What needs to be done
There is a line containing "плетет свои козни. Встаньте на сторону" in the entries below. Repeat that line and every line after it exactly, and nothing more.

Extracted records
──────────

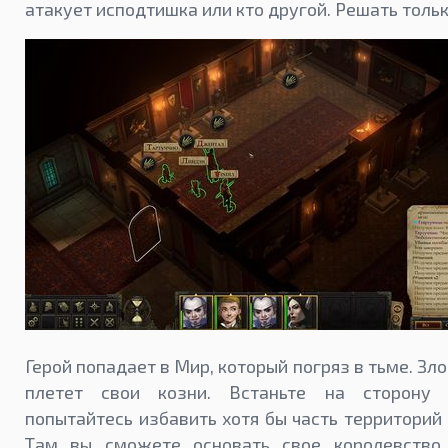
атакует исподтишка или кто другой. Решать тольк
Герой попадает в Мир, который погряз в тьме. Зл
плетет свои козни. Встаньте на сторону
попытайтесь избавить хотя бы часть территорий 
Там вы сможете основать свое королевство,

──────────

Response area
плетет свои козни. Встаньте на сторону
попытайтесь избавить хотя бы часть территорий 
Там вы сможете основать свое королевство,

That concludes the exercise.